Between equilibrium and guarea the visitor passes through the staging sculpture section, its principal feature being Dudley Shaw Ashton’s documentary made in 1952 and released in 1953, Figures in a Landscape, about Hepworth at work in St Ives (available on the BFI website). In an essay in the catalogue, Media and Movement Barbara Hepworth beyond the Lens, Inga Fraser points out that Hepworth was not happy with the film. She suggests:
The portrayal of her sculpture was mediated via combination of Shaw Ashton's visual focus on the uncanny, Rainier's esoteric score, Hawkes's poetic narrative and Day-Lewis's theatrical delivery. ln light of her close involvement with the presentation of her work in other formats - exhibition, photography and in publication - it is conceivable that with these additional artistic contributions Hepworth felt her own narrative and conception of sculpture too much compromised. (page 78/79)
In 1953 her son with Skeaping was killed in an air accident.

The exhibition makes no mention of Hepworth’s assistants in St Ives who included Terry Frost and Terence Coventry.
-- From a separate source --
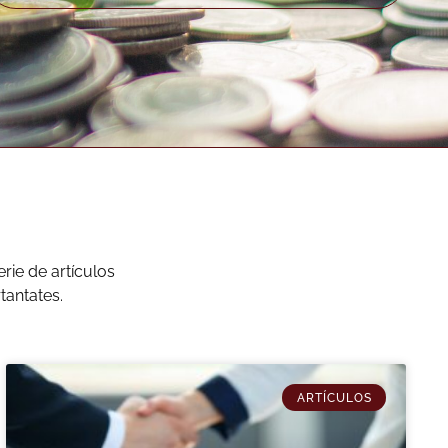
ie de artículos
tantates.
ARTÍCULOS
The catalogue is very informative, although constrained by the format and underlying philosophy of the exhibition – a timeline would have been helpful. An essay, ‘An Act of Praise’ Religion and the Work of Barbara Hepworth, by Lucy Kent reveals how taken Hepworth was with the ideas of Christian Science, a philosophy she shared with Ben Nicholson. He had been introduced to it by his first wife, Winifred.

Barbara Hepworth: Sculpture for a Modern World ends on 25 October 2015.